Fine-Tuning Small LLMs for High-Quality Semantic Search: A Cost-Efficient Alternative to Foundation Models
PURIPANDA SHARAT CHANDRA
1Artificial Intelligence And Machine Learning & R V College of Engineering
Abstract - Large language models (LLMs) have demonstrated remarkable performance in natural language understanding, yet their deployment for real-time semantic search and recommendation tasks remains impractical due to significant computational demands. This paper introduces a cost-efficient framework for fine-tuning small-scale models tailored for high-quality semantic movie recommendation. We leverage Gemma 3, a compact generative model, to produce enriched natural language descriptions of movies from structured metadata, and Granite Embedder, a lightweight transformer-based encoder, to compute dense vector representations for semantic similarity retrieval.
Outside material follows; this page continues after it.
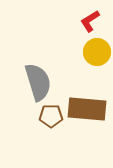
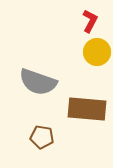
red L-shape: rotated 150 degrees clockwise
gray semicircle: rotated 126 degrees clockwise
brown pentagon: moved 9 px left, 21 px down; rotated 10 degrees clockwise
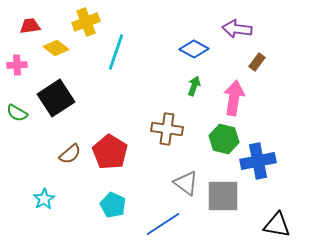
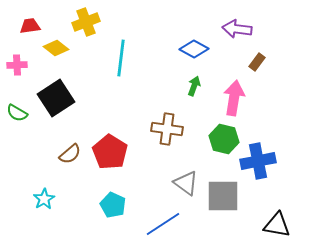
cyan line: moved 5 px right, 6 px down; rotated 12 degrees counterclockwise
Fine-tuning is performed using contrastive learning on curated triplet datasets derived from public movie data sources, enabling the model to learn meaningful semantic distances between similar and dissimilar movie entries.
Our pipeline developed using Python with Hugging Face Transformers, PyTorch, Qdrant supports end-to-end generation, embedding, and retrieval of semantically similar movies. All experiments were conducted on an AWS EC2 instance equipped with a 24 GB GPU, allowing for efficient training and inference at scale. We demonstrate a notable improvement in recommendation quality, with Recall@10 increasing from 0.56 to 0.81, and mean cosine similarity between relevant movie vectors improving from 0.43 to 0.72 after fine-tuning. A sample system output, such as “If you enjoyed avengers:age of ultron, you might love eternals for its mind-bending story and similar sci-fi execution,” showcases the model’s contextual sensitivity and domain-specific relevance. This research highlights a scalable, low-cost alternative to large foundation models for semantic search and recommendation tasks, effective as of June 2, 2025.
Key Words: Semantic Search, Fine-Tuning, Small Language Models, Vector Embeddings, Cost-Efficiency.